Auto Arena

AdvisoryAudited by Static analysis on Apr 30, 2026.

Overview

No suspicious patterns detected.

Findings (0)

Artifact-based informational review of SKILL.md, metadata, install specs, static scan signals, and capability signals. ClawScan does not execute the skill or run runtime probes.

What this means

Installing unverified or wrong packages could run code outside the reviewed artifact set.

Why it was flagged

The skill relies on external, unpinned Python packages installed manually by the user. This is expected for the skill's purpose, but users should verify package provenance before installing.

Skill content
pip install py-openjudge

# Extra dependency for auto_arena (chart generation)
pip install matplotlib
Recommendation

Install only from trusted package sources, review the package/project, and consider pinning versions in a controlled environment.

What this means

Provider keys may grant account access and incur usage charges when the benchmark runs.

Why it was flagged

The skill requires provider API credentials to call target and judge endpoints.

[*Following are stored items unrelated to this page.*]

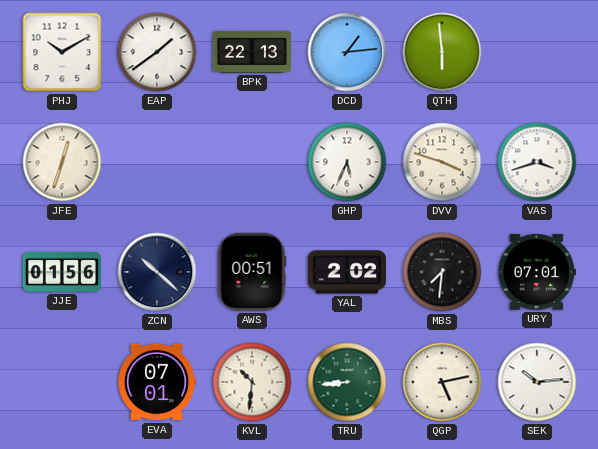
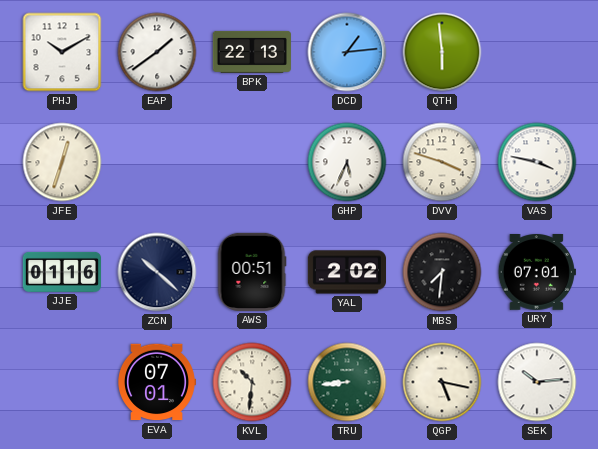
VAS: 3:42 -> 3:47
JJE: 01:56 -> 01:16
QGP: 5:13 -> 5:17
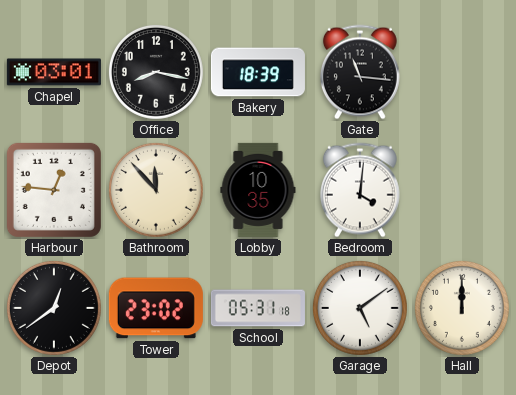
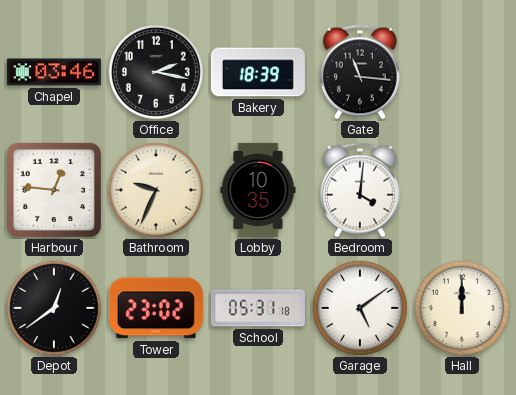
Chapel: 03:01 -> 03:46
Office: 8:17 -> 2:17
Bathroom: 11:53 -> 9:34
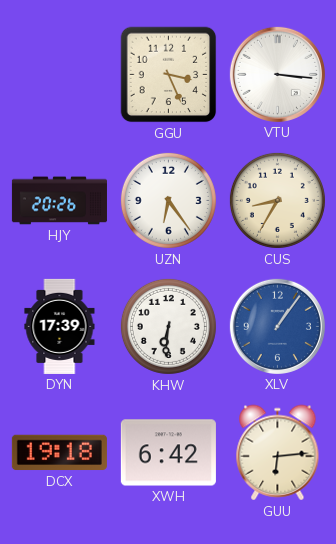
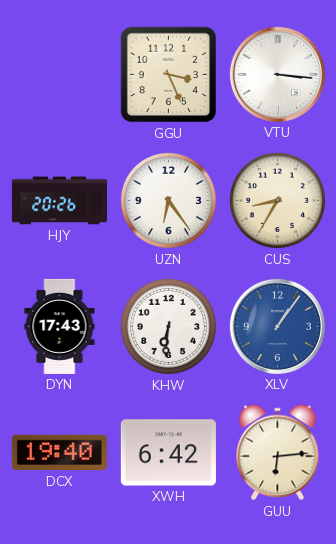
DYN: 17:39 -> 17:43
DCX: 19:18 -> 19:40
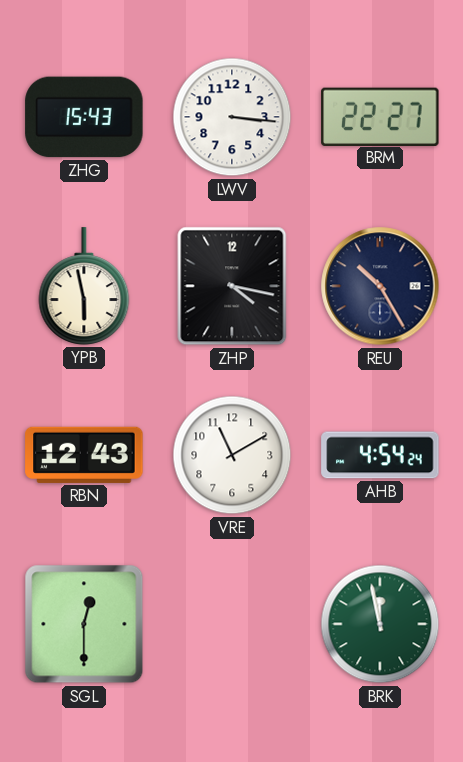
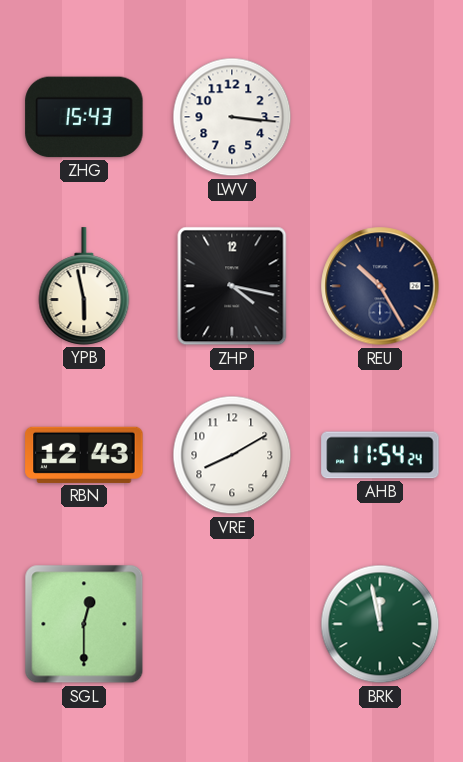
BRM: 22:27 -> none
VRE: 11:10 -> 8:10
AHB: 4:54 -> 11:54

This is purpose-aligned, but the registry metadata lists no required credentials or environment variables.

Skill content
API keys | Yes | Env vars: `OPENAI_API_KEY`, `DASHSCOPE_API_KEY`, etc.
Recommendation

Use least-privilege or dedicated evaluation keys where possible, set provider spending limits, and avoid pasting real keys directly into shared config files.

What this means

Task descriptions, prompts, generated queries, system prompts, and model responses may be exposed to the configured model providers or agent endpoints.

Why it was flagged

The core workflow sends generated test queries to multiple user-configured endpoints and uses a judge endpoint to compare responses. This external data flow is disclosed and central to the purpose.

Skill content
Collect responses — query all target endpoints concurrently
Recommendation

Use test endpoints, avoid sensitive or confidential data in benchmark tasks, and confirm each provider's data handling policy.

What this means

Saved evaluation data may remain on disk and be reused in future runs, affecting rankings or exposing benchmark content to anyone with access to the output directory.

Why it was flagged

The skill persists and reuses evaluation artifacts such as queries, responses, and rubrics for checkpoint/resume and judge reruns. This is expected, but stored artifacts can contain sensitive content and influence later results.

Skill content
Re-run only pairwise evaluation with new judge model
# (keeps queries, responses, and rubrics)
Recommendation

Store outputs in a private directory, delete old checkpoints when no longer needed, and use `--fresh` when prior generated data should not influence a new evaluation.